* **AIM OF THE TASK**:
Output all entries exactly as they appear and skip the pictures.

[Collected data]
● ● ● ● ● ● ●
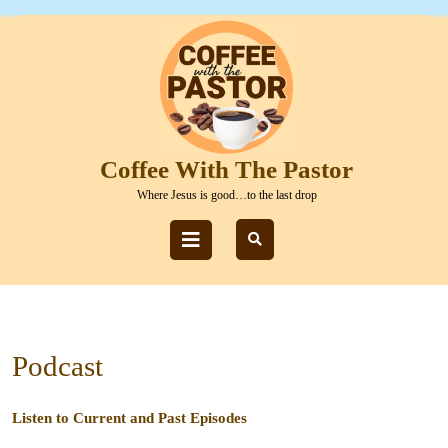
Skip
to
content
Skip
to
content
Coffee With The Pastor
Where Jesus is good…to the last drop
Open
Button
Podcast
Listen to Current and Past Episodes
● ● ● ● ● ● ●
* **OUTPUT**:
Skip
to
content
Skip
to
content
Coffee With The Pastor
Where Jesus is good…to the last drop
Open
Button
Podcast
Listen to Current and Past Episodes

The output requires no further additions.